Qualche giorno fa, vagando su YouTube col mio televisore smart ho incocciato in un concerto di questo trio norvegese, evento recente giacché i musicisti erano piuttosto incanutiti, quand’anche in buona forma. La suggestione veniva dal fatto che stavano suonando nel loro paese, di “sera” (col sole) e in riva a un fiordo non lontano da Capo Nord! Con le cime dei monti intorno ancor striate di neve in piena estate, e la gente presente più o meno infagottata con giacche a vento. La piacevole situazione mi spinge ora a riesumare il loro migliore album, uscito nel 1991 come quarto di una discografia che sinora si è spinta fino all’ottavo disco.

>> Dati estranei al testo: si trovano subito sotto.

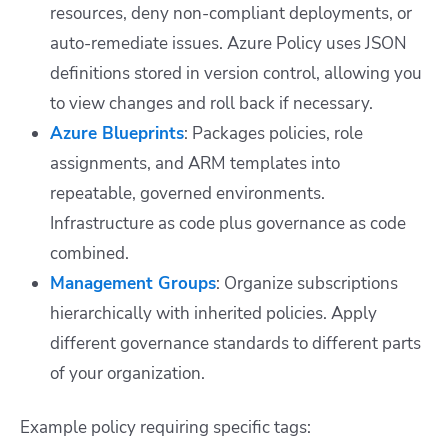
resources, deny non-compliant deployments, or
auto-remediate issues. Azure Policy uses JSON
definitions stored in version control, allowing you
to view changes and roll back if necessary.
Azure Blueprints
: Packages policies, role
assignments, and ARM templates into
repeatable, governed environments.
Infrastructure as code plus governance as code
combined.
Management Groups
: Organize subscriptions
hierarchically with inherited policies. Apply
different governance standards to different parts
of your organization.
Example policy requiring specific tags:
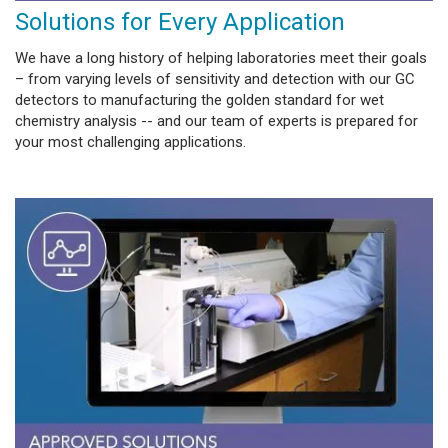
Solutions for Every Application
We have a long history of helping laboratories meet their goals
– from varying levels of sensitivity and detection with our GC
detectors to manufacturing the golden standard for wet
chemistry analysis -- and our team of experts is prepared for
your most challenging applications.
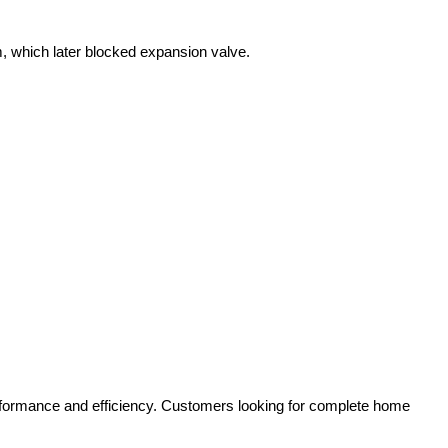
, which later blocked expansion valve.
erformance and efficiency. Customers looking for complete home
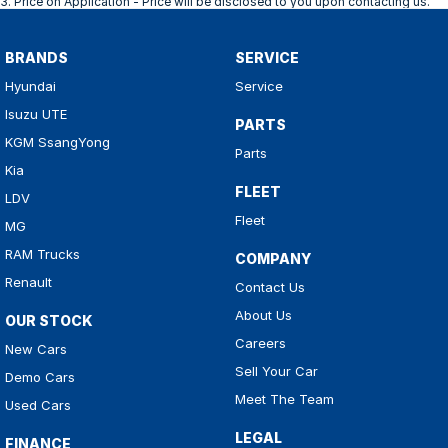
3
.
Price on Application - Price will be disclosed to you upon contacting us.
BRANDS
SERVICE
Hyundai
Service
Isuzu UTE
PARTS
KGM SsangYong
Parts
Kia
FLEET
LDV
Fleet
MG
RAM Trucks
COMPANY
Renault
Contact Us
About Us
OUR STOCK
Careers
New Cars
Sell Your Car
Demo Cars
Meet The Team
Used Cars
LEGAL
FINANCE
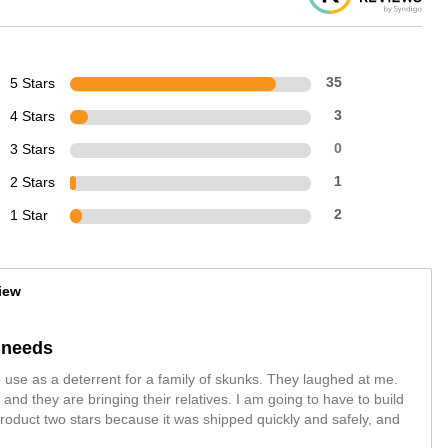
5 Stars
35
4 Stars
3
3 Stars
0
2 Stars
1
1 Star
2
iew
y needs
 use as a deterrent for a family of skunks. They laughed at me.
nd they are bringing their relatives. I am going to have to build
roduct two stars because it was shipped quickly and safely, and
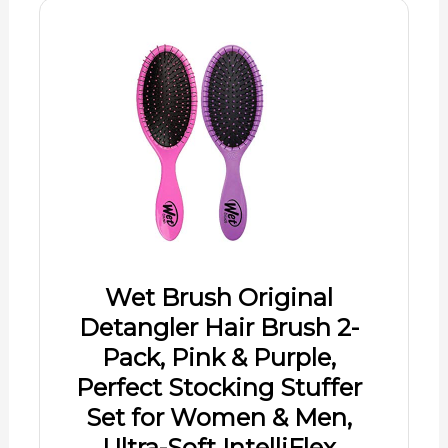
Wet Brush Original
Detangler Hair Brush 2-
Pack, Pink & Purple,
Perfect Stocking Stuffer
Set for Women & Men,
Ultra-Soft IntelliFlex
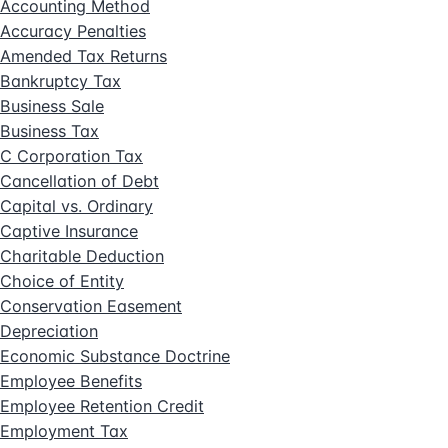
Accounting Method
Accuracy Penalties
Amended Tax Returns
Bankruptcy Tax
Business Sale
Business Tax
C Corporation Tax
Cancellation of Debt
Capital vs. Ordinary
Captive Insurance
Charitable Deduction
Choice of Entity
Conservation Easement
Depreciation
Economic Substance Doctrine
Employee Benefits
Employee Retention Credit
Employment Tax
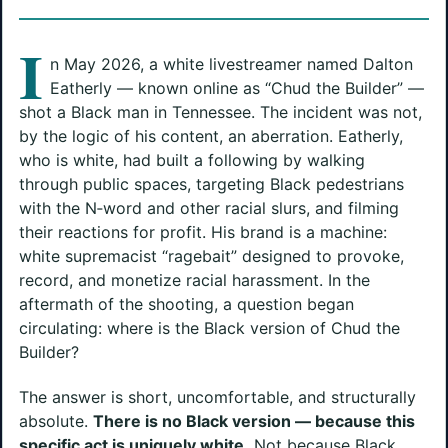
I
n May 2026, a white livestreamer named Dalton
Eatherly — known online as “Chud the Builder” —
shot a Black man in Tennessee. The incident was not,
by the logic of his content, an aberration. Eatherly,
who is white, had built a following by walking
through public spaces, targeting Black pedestrians
with the N‑word and other racial slurs, and filming
their reactions for profit. His brand is a machine:
white supremacist “ragebait” designed to provoke,
record, and monetize racial harassment. In the
aftermath of the shooting, a question began
circulating: where is the Black version of Chud the
Builder?
The answer is short, uncomfortable, and structurally
absolute.
There is no Black version — because this
specific act is uniquely white.
Not because Black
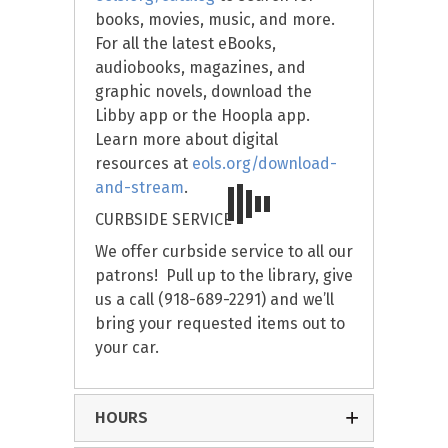
books, movies, music, and more.
For all the latest eBooks,
audiobooks, magazines, and
graphic novels, download the
Libby app or the Hoopla app.
Learn more about digital
resources at
eols.org/download-
and-stream
.
CURBSIDE SERVICE
We offer curbside service to all our
patrons! Pull up to the library, give
us a call (918-689-2291) and we’ll
bring your requested items out to
your car.
HOURS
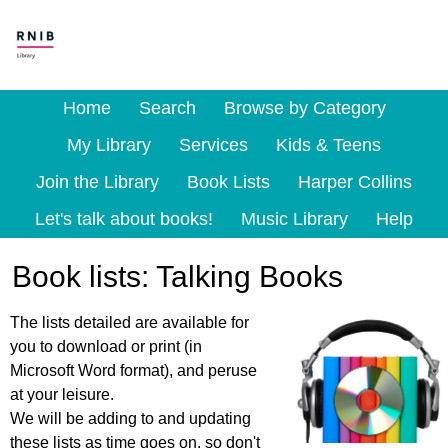
Home
Search
Browse by Category
My Library
Services
Kids & Teens
Join the Library
Book Lists
Harper Collins
Let's talk about books!
Music Library
Help
Book lists: Talking Books
The lists detailed are available for
you to download or print (in
Microsoft Word format), and peruse
at your leisure.
We will be adding to and updating
these lists as time goes on, so don't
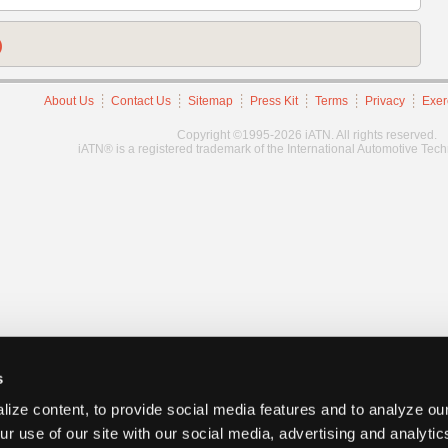
)
About Us
Contact Us
Sitemap
Press Kit
Terms
Privacy
Exer
Copyright ©1995-2026 iATN. All rights reserved.
iATN® is a registered trademark of the International Automotive Tec
s
ize content, to provide social media features and to analyze our
ur use of our site with our social media, advertising and analyti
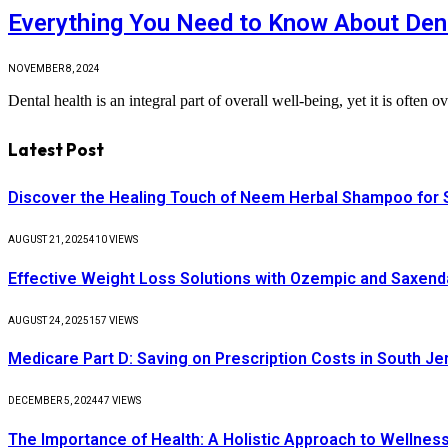
Everything You Need to Know About Dent
NOVEMBER 8, 2024
Dental health is an integral part of overall well-being, yet it is ofte
Latest Post
Discover the Healing Touch of Neem Herbal Shampoo for S
AUGUST 21, 2025
410
VIEWS
Effective Weight Loss Solutions with Ozempic and Saxenda
AUGUST 24, 2025
157
VIEWS
Medicare Part D: Saving on Prescription Costs in South Je
DECEMBER 5, 2024
47
VIEWS
The Importance of Health: A Holistic Approach to Wellnes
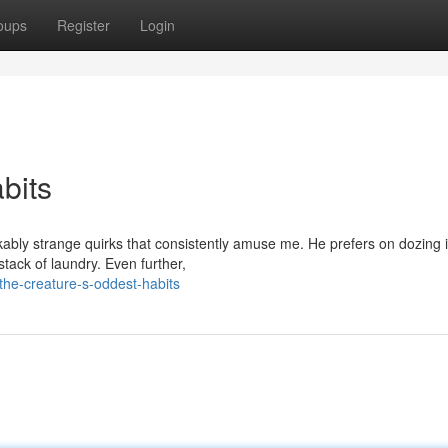
oups
Register
Login
bits
kably strange quirks that consistently amuse me. He prefers on dozing 
stack of laundry. Even further,
the-creature-s-oddest-habits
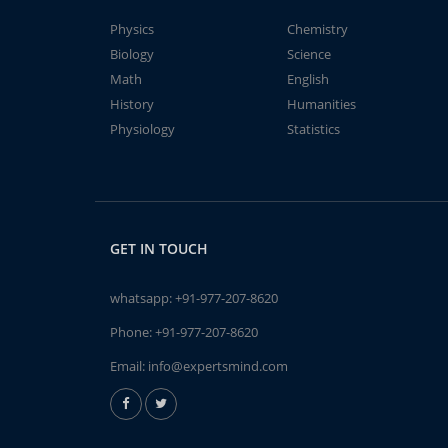
Physics
Chemistry
Biology
Science
Math
English
History
Humanities
Physiology
Statistics
GET IN TOUCH
whatsapp:
+91-977-207-8620
Phone:
+91-977-207-8620
Email:
info@expertsmind.com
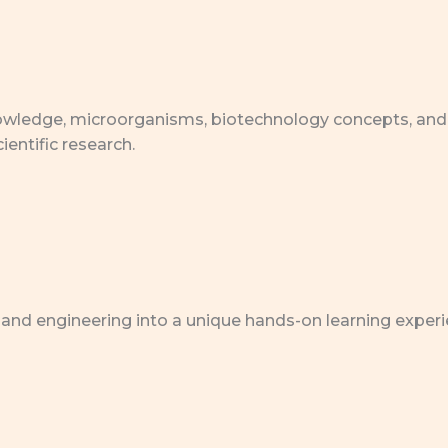
 knowledge, microorganisms, biotechnology concepts, and
ientific research.
 and engineering into a unique hands-on learning experi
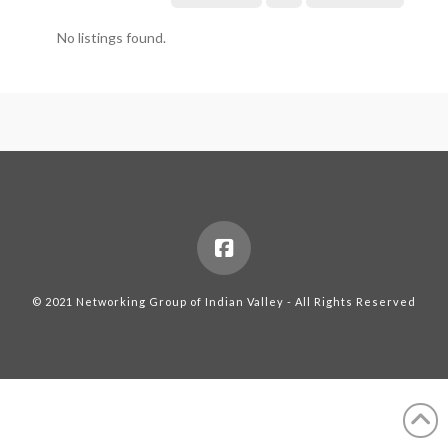
No listings found.
© 2021 Networking Group of Indian Valley - All Rights Reserved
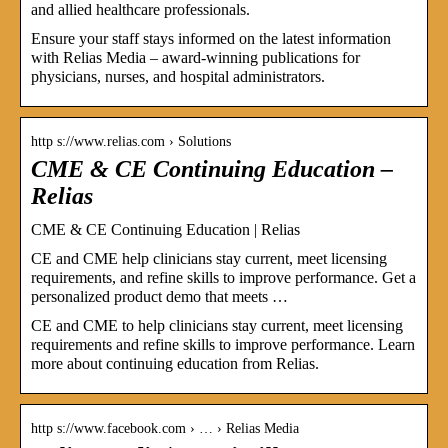
and allied healthcare professionals.
Ensure your staff stays informed on the latest information
with Relias Media – award-winning publications for
physicians, nurses, and hospital administrators.
http s://www.relias.com › Solutions
CME & CE Continuing Education –
Relias
CME & CE Continuing Education | Relias
CE and CME help clinicians stay current, meet licensing
requirements, and refine skills to improve performance. Get a
personalized product demo that meets …
CE and CME to help clinicians stay current, meet licensing
requirements and refine skills to improve performance. Learn
more about continuing education from Relias.
http s://www.facebook.com › … › Relias Media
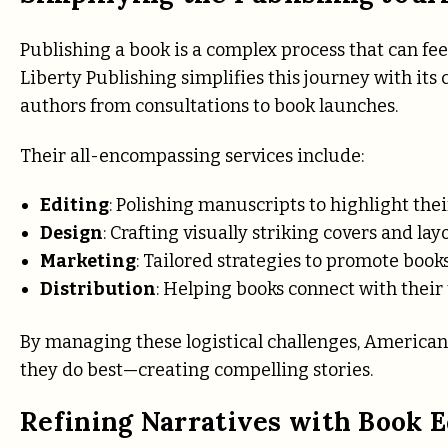
Publishing a book is a complex process that can f
Liberty Publishing simplifies this journey with it
authors from consultations to book launches.
Their all-encompassing services include:
Editing
: Polishing manuscripts to highlight thei
Design
: Crafting visually striking covers and lay
Marketing
: Tailored strategies to promote books
Distribution
: Helping books connect with their
By managing these logistical challenges, American 
they do best—creating compelling stories.
Refining Narratives with Book E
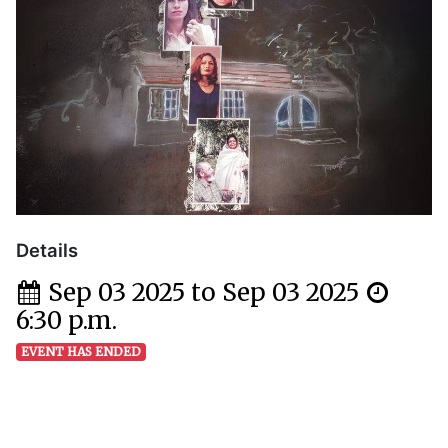
Details
Sep 03 2025 to Sep 03 2025
6:30 p.m.
EVENT HAS ENDED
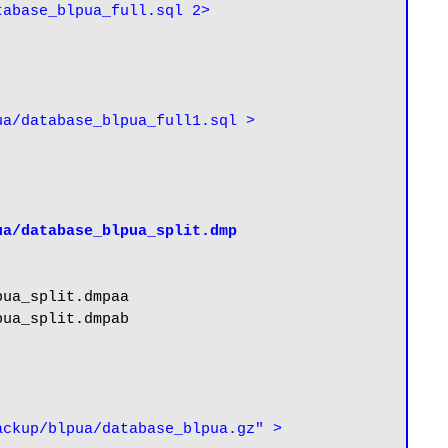
abase_blpua_full.sql 2> 
a/database_blpua_full1.sql > 
ua/database_blpua_split.dmp
ua_split.dmpaa

ua_split.dmpab

ckup/blpua/database_blpua.gz" > 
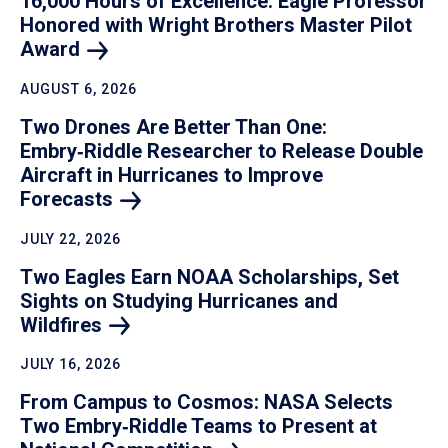
16,000 Hours of Excellence: Eagle Professor
Honored with Wright Brothers Master Pilot
Award
AUGUST 6, 2026
Two Drones Are Better Than One:
Embry‑Riddle Researcher to Release Double
Aircraft in Hurricanes to Improve
Forecasts
JULY 22, 2026
Two Eagles Earn NOAA Scholarships, Set
Sights on Studying Hurricanes and
Wildfires
JULY 16, 2026
From Campus to Cosmos: NASA Selects
Two Embry‑Riddle Teams to Present at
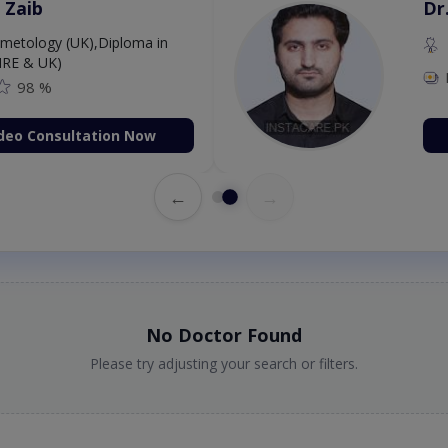
 Zaib
Dr
etology (UK),Diploma in
IRE & UK)
98 %
deo Consultation Now
←
→
No Doctor Found
Please try adjusting your search or filters.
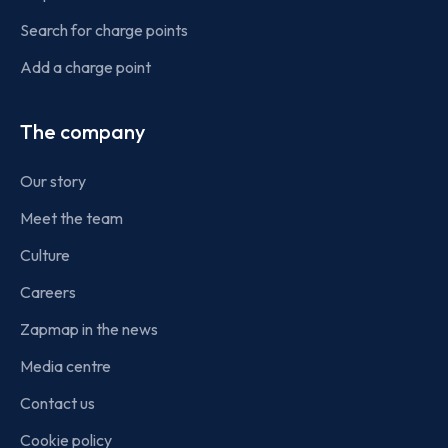
Search for charge points
Add a charge point
The company
Our story
Meet the team
Culture
Careers
Zapmap in the news
Media centre
Contact us
Cookie policy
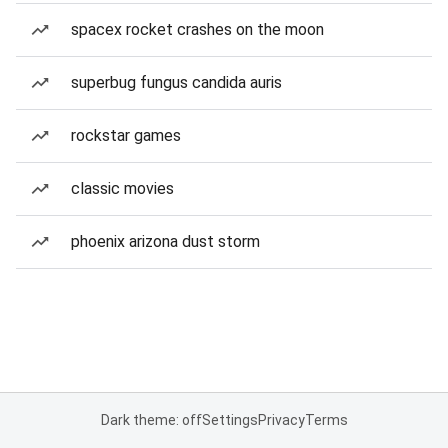
spacex rocket crashes on the moon
superbug fungus candida auris
rockstar games
classic movies
phoenix arizona dust storm
Dark theme: off
Settings
Privacy
Terms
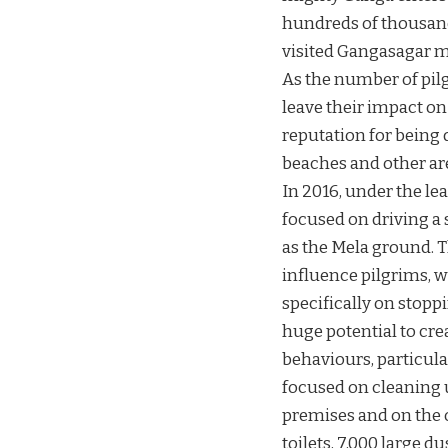
hundreds of thousands
visited Gangasagar m
As the number of pilg
leave their impact o
reputation for being
beaches and other ar
In 2016, under the lea
focused on driving a 
as the Mela ground. 
influence pilgrims, w
specifically on stop
huge potential to cr
behaviours, particula
focused on cleaning u
premises and on the o
toilets, 7,000 large d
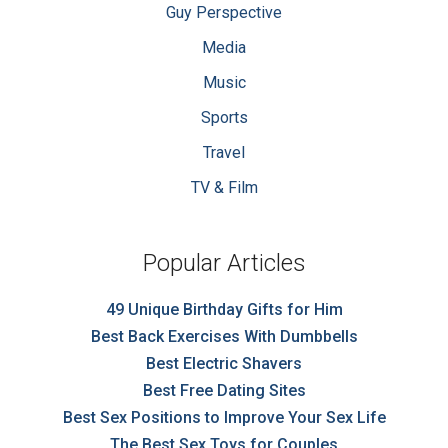
Guy Perspective
Media
Music
Sports
Travel
TV & Film
Popular Articles
49 Unique Birthday Gifts for Him
Best Back Exercises With Dumbbells
Best Electric Shavers
Best Free Dating Sites
Best Sex Positions to Improve Your Sex Life
The Best Sex Toys for Couples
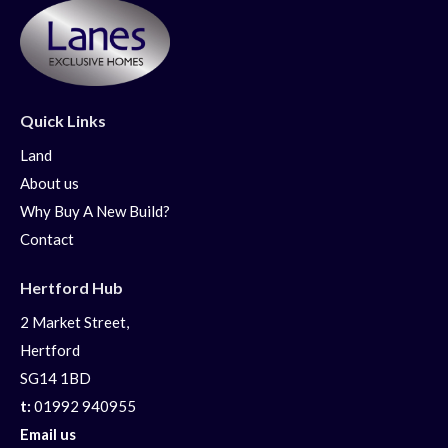
Quick Links
Land
About us
Why Buy A New Build?
Contact
Hertford Hub
2 Market Street,
Hertford
SG14 1BD
t:
01992 940955
Email us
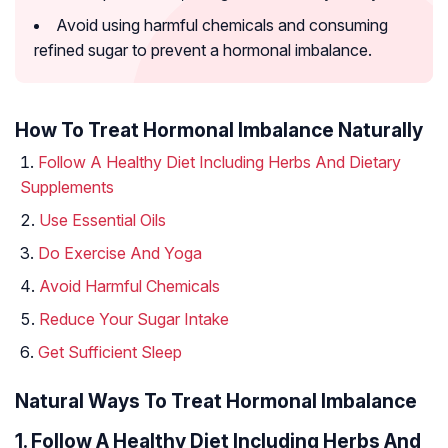
Avoid using harmful chemicals and consuming
refined sugar to prevent a hormonal imbalance.
How To Treat Hormonal Imbalance Naturally
Follow A Healthy Diet Including Herbs And Dietary
Supplements
Use Essential Oils
Do Exercise And Yoga
Avoid Harmful Chemicals
Reduce Your Sugar Intake
Get Sufficient Sleep
Natural Ways To Treat Hormonal Imbalance
1. Follow A Healthy Diet Including Herbs And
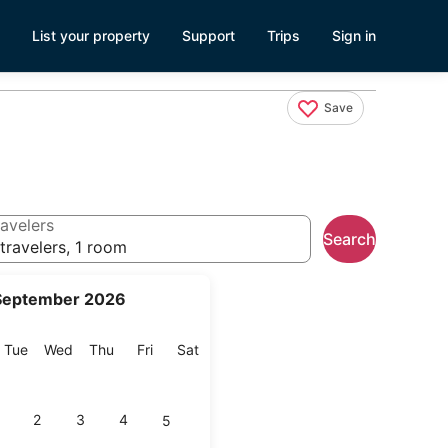
List your property
Support
Trips
Sign in
Save
avelers
Search
travelers, 1 room
September 2026
onday
Tuesday
Wednesday
Thursday
Friday
Saturday
Tue
Wed
Thu
Fri
Sat
2
3
4
5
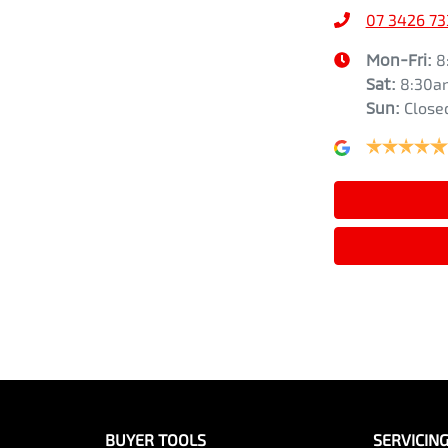
07 3426 73
Air Conditioning - Pollen Filter
Width
1815 mm
Mon-Fri:
8
Sat
:
8:30a
Sun
:
Close
Audio - Aux Input USB Socket
Audio - MP3 Decoder
Bottle Holders - 1st Row
Brake Assist
Brakes - Rear Drum
BUYER TOOLS
SERVICIN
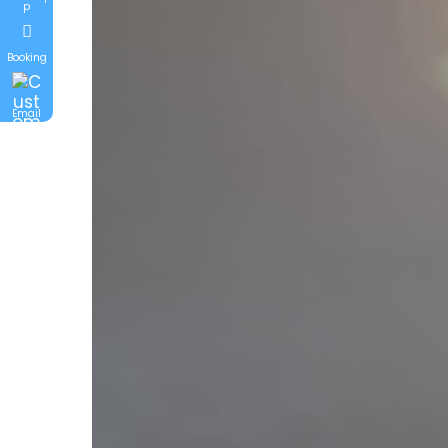
p
Booking
Email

Siamo al cospetto di un esemplare prodotto di hard rock melodico, particolarmente rilucente nella prima facciata; del genere minimalista… ovvero poche cose (un riff, un ritornello, un giro di basso…) ma tutte estremamente centrate, funzionali, accessibili e trascinanti. Quel tipo di magia e di giustezza raggiunte da realtà musicali, tutte diverse fra loro ma accomunate da questa “sobrietà tematica”, come Dire Straits, Ac-Dc, J.J. Cale, Police…

Qui siamo in un contesto più “romantico” (specie nei testi, banalmente amorosi) ma la classe e il gusto nel proporre l’ennesima convincente versione di accessibile rock’n’roll anglo americano si avvwertono copiosamente in queste canzoni un po’ hard, un tantino pop, un goccetto blues, nelle quali traspaiono passione e competenza. Il leader (compositore, cantante, chitarrista) Torstein Flackne sa il fatto suo; potrebbe atteggiarsi assai di più con assoli e lungaggini ma preferisce creare canzoni puntigliosamente melodiche, cantarle con una voce poco potente ma intensa, suonarle benissimo con un gran tocco sulle sei corde.

Dal punto di vista tecnico, quest’opera risulta essere un vero tutorial riguardo le virtù del processore per chitarra Rockman, un amplificatore/effetto analogico escogitato dal geniale Tom Scholz (leader dei Boston) negli anni ottanta. In particolare il suo suono brevettato “Clean1”, una faccenda di complessi circuiti di compressione, equalizzazione spinta, modulazione di fase (chorus) capace di generare un suono nitidissimo e ricco, in grado di “bucare”nel mix come nessun altro. Il disco è pervaso da cima a fondo di questi suoni di chitarra puliti ma allo stesso tempo elaboratissimi e incalzanti, con quel caratteristico “scavo” clamoroso nei toni medi e la peculiare, morbida ma dinamica azione di sostegno del compressore.

Le canzoni più riuscite sono l’iniziale “Stand by You”, la successiva “Life in America”, le semi ballate “Love Don’t Bother Me” e “Sorry (Is All I Can Say)”, quest’ultima un po’ il simbolo del gruppo, grazie alla sua dolente, indelebile melodia. Il buon Flakne dal nome vichingo che significa Pietra del Tuono è uno dei tanti musicisti figli di un dio minore che amo tenere in alta considerazione nel mio personale tempio della buona musica: troppo bravo.